(Data records)
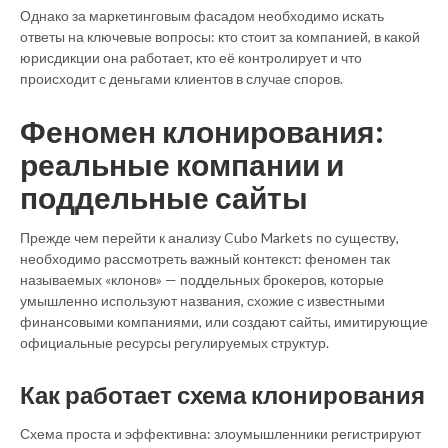
Однако за маркетинговым фасадом необходимо искать
ответы на ключевые вопросы: кто стоит за компанией, в какой
юрисдикции она работает, кто её контролирует и что
происходит с деньгами клиентов в случае споров.
Феномен клонирования:
реальные компании и
поддельные сайты
Прежде чем перейти к анализу Cubo Markets по существу,
необходимо рассмотреть важный контекст: феномен так
называемых «клонов» — поддельных брокеров, которые
умышленно используют названия, схожие с известными
финансовыми компаниями, или создают сайты, имитирующие
официальные ресурсы регулируемых структур.
Как работает схема клонирования
Схема проста и эффективна: злоумышленники регистрируют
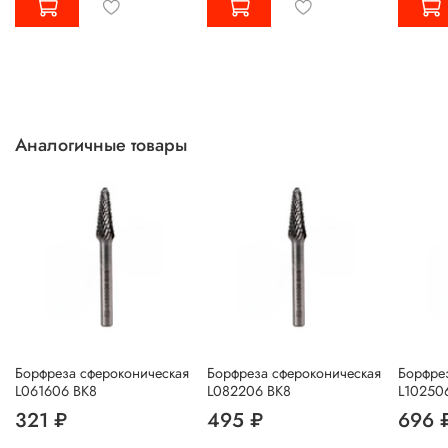
Аналогичные товары
Борфреза сфероконическая
Борфреза сфероконическая
Борфре
L061606 ВК8
L082206 ВК8
L10250
321 ₽
495 ₽
696 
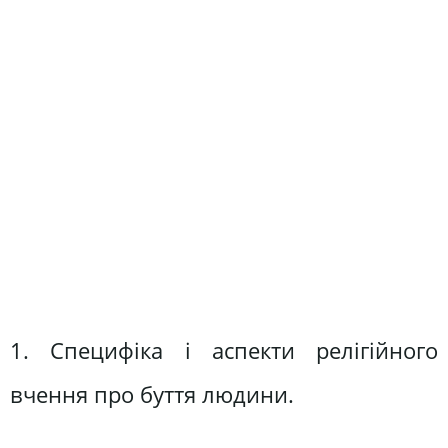
1. Специфіка і аспекти релігійного
вчення про буття людини.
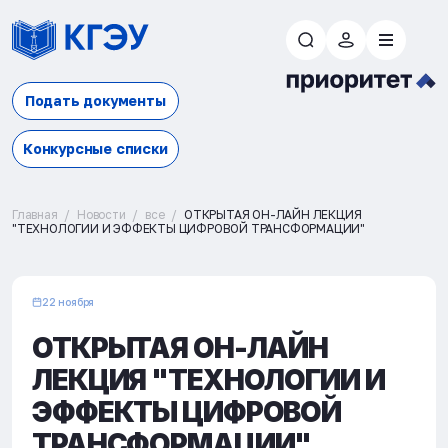
Подать документы
Конкурсные списки
Главная
Новости
все
ОТКРЫТАЯ ОН-ЛАЙН ЛЕКЦИЯ
"ТЕХНОЛОГИИ И ЭФФЕКТЫ ЦИФРОВОЙ ТРАНСФОРМАЦИИ"
22 ноября
ОТКРЫТАЯ ОН-ЛАЙН
ЛЕКЦИЯ "ТЕХНОЛОГИИ И
ЭФФЕКТЫ ЦИФРОВОЙ
ТРАНСФОРМАЦИИ"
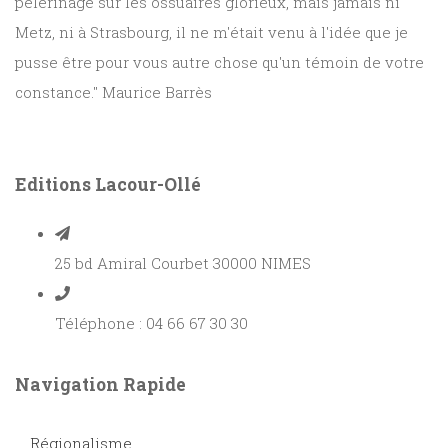
pèlerinage sur les ossuaires glorieux, mais jamais ni
Metz, ni à Strasbourg, il ne m'était venu à l'idée que je
pusse être pour vous autre chose qu'un témoin de votre
constance." Maurice Barrès
Editions Lacour-Ollé
25 bd Amiral Courbet 30000 NIMES
Téléphone : 04 66 67 30 30
Navigation Rapide
Régionalisme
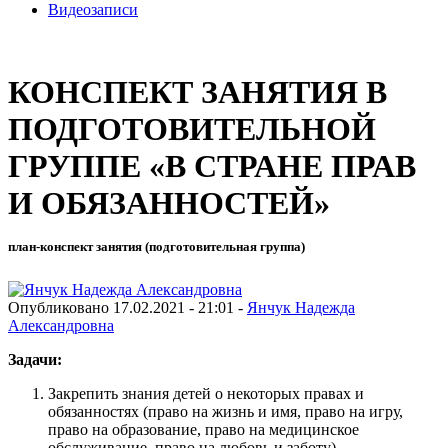
Видеозаписи
КОНСПЕКТ ЗАНЯТИЯ В
ПОДГОТОВИТЕЛЬНОЙ
ГРУППЕ «В СТРАНЕ ПРАВ
И ОБЯЗАННОСТЕЙ»
план-конспект занятия (подготовительная группа)
Опубликовано 17.02.2021 - 21:01 -
Янчук Надежда
Александровна
Задачи:
Закрепить знания детей о некоторых правах и
обязанностях (право на жизнь и имя, право на игру,
право на образование, право на медицинское
обслуживание, право на любовь и заботу).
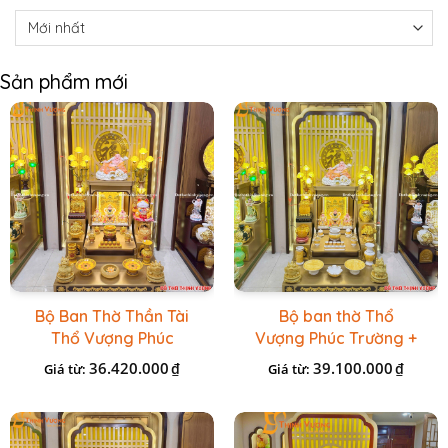
Sản phẩm mới
Bộ Ban Thờ Thần Tài
Bộ ban thờ Thổ
Thổ Vượng Phúc
Vượng Phúc Trường +
Trường + Bộ Đồ Sứ
Đồ Sứ Vàng Đá Cao
36.420.000
39.100.000
₫
₫
Giá từ:
Giá từ:
Cao Cấp Gấm Vàng
Cấp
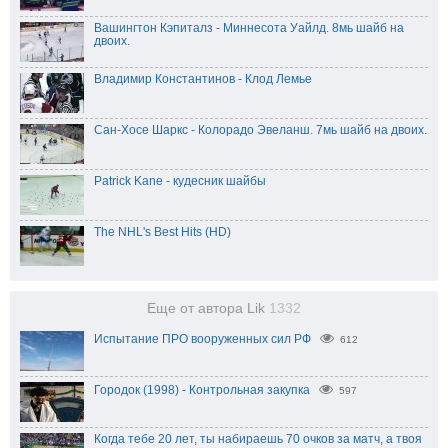
Вашингтон Кэпиталз - Миннесота Уайлд. 8мь шайб на
двоих.
Владимир Константинов - Клод Лемье
Сан-Хосе Шаркс - Колорадо Эвеланш. 7мь шайб на двоих.
Patrick Kane - кудесник шайбы
The NHL's Best Hits (HD)
Еще от автора Lik
1332
Испытание ПРО вооруженных сил РФ
612
Городок (1998) - Контрольная закупка
597
Когда тебе 20 лет, ты набираешь 70 очков за матч, а твоя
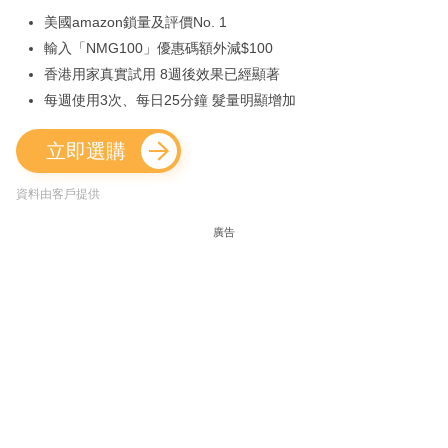
美國amazon鎖量及評價No. 1
輸入「NMG100」優惠碼額外減$100
香港用家真實試用 8週後效果已經顯著
每週使用3次、每日25分鐘 髮量明顯增加
立即選購
資料由客戶提供
廣告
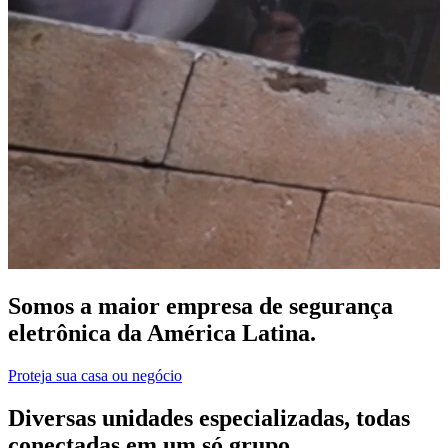
Somos a maior empresa de segurança
eletrônica da América Latina.
Proteja sua casa ou negócio
Diversas unidades especializadas, todas
conectadas em um só grupo.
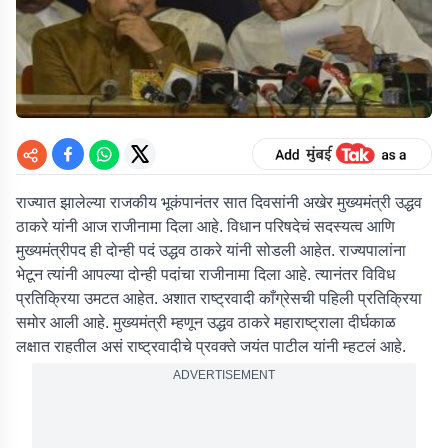
राज्यात झालेल्या राजकीय भूकंपानंतर सात दिवसांनी अखेर मुख्यमंत्री उद्धव
ठाकरे यांनी आज राजीनामा दिला आहे. विधान परिषदेचं सदस्यत्व आणि
मुख्यमंत्रीपद ही दोन्ही पदं उद्धव ठाकरे यांनी सोडली आहेत. राज्यपालांना
भेटून त्यांनी आपल्या दोन्ही पदांचा राजीनामा दिला आहे. त्यानंतर विविध
प्रतिक्रिया उमटत आहेत. अशात राष्ट्रवादी काँग्रेसची पहिली प्रतिक्रिया
समोर आली आहे. मुख्यमंत्री म्हणून उद्धव ठाकरे महाराष्ट्राला दीर्घकाळ
लक्षात राहतील असं राष्ट्रवादीचे प्रवक्ते जयंत पाटील यांनी म्हटलं आहे.
ADVERTISEMENT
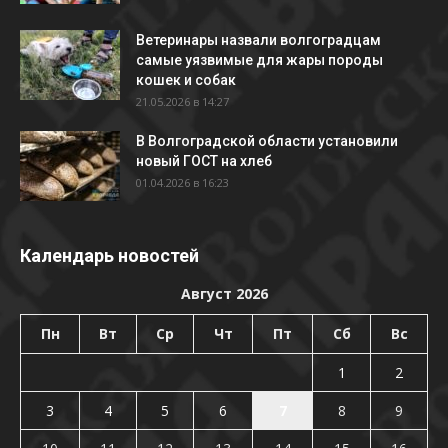
Ветеринары назвали волгоградцам
самые уязвимые для жары породы
кошек и собак
21.05.2026 в 14:27
В Волгоградской области установили
новый ГОСТ на хлеб
01.04.2026 в 16:23
Календарь новостей
Август 2026
Пн
Вт
Ср
Чт
Пт
Сб
Вс
1
2
3
4
5
6
7
8
9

- [The problem]:
Above are the records; please give again, exactly and in full, only the lines that run from the line with "Сан-Хосе Шаркс - Колорадо" through the line with "eletrônica da América Latina.", with no pictures.

- [Exercise output]:
Сан-Хосе Шаркс - Колорадо Эвеланш. 7мь шайб на двоих.
Patrick Kane - кудесник шайбы
The NHL's Best Hits (HD)
Еще от автора Lik
1332
Испытание ПРО вооруженных сил РФ
612
Городок (1998) - Контрольная закупка
597
Когда тебе 20 лет, ты набираешь 70 очков за матч, а твоя
美國amazon鎖量及評價No. 1
輸入「NMG100」優惠碼額外減$100
香港用家真實試用 8週後效果已經顯著
每週使用3次、每日25分鐘 髮量明顯增加
立即選購
資料由客戶提供
廣告
Somos a maior empresa de segurança
eletrônica da América Latina.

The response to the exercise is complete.